[[ SUPPLIED MATERIAL open ]]

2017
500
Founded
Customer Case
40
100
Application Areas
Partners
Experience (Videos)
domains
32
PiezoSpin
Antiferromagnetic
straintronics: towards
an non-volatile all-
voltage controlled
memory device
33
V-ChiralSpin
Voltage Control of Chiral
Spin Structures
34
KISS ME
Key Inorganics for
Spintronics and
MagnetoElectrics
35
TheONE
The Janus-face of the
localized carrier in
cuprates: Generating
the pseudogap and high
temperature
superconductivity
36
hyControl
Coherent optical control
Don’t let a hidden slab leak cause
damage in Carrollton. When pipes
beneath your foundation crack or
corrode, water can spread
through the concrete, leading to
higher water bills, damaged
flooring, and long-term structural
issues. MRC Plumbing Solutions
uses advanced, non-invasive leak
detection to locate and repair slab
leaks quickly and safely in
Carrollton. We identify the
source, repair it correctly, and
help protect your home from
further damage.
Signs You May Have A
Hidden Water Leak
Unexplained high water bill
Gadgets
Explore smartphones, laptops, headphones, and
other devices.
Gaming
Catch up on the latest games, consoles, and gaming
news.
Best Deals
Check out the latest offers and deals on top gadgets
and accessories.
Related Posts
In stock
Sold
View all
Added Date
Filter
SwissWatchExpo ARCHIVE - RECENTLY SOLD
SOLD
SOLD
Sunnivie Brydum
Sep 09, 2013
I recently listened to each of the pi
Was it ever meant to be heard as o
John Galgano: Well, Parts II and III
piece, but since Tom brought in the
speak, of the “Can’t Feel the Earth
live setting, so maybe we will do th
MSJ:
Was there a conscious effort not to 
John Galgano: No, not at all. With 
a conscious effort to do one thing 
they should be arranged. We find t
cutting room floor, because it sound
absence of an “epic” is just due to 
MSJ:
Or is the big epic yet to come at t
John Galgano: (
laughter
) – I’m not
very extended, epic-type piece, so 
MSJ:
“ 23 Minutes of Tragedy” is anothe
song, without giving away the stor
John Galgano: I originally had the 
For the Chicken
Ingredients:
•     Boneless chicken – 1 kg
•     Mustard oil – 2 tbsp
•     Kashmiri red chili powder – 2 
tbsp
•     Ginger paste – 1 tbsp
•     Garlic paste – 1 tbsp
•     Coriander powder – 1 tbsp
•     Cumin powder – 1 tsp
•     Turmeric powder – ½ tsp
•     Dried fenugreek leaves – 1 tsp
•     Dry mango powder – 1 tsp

[[ SUPPLIED MATERIAL closed ]]

## [WORK ITEM]
Copy out each line of the data above, exactly, if it lies between the line holding "Key Inorganics for" and the line holding "beneath your foundation crack or", inclusive; copy no other line.

## [ANSWER TO THIS PROBLEM]
Key Inorganics for
Spintronics and
MagnetoElectrics
35
TheONE
The Janus-face of the
localized carrier in
cuprates: Generating
the pseudogap and high
temperature
superconductivity
36
hyControl
Coherent optical control
Don’t let a hidden slab leak cause
damage in Carrollton. When pipes
beneath your foundation crack or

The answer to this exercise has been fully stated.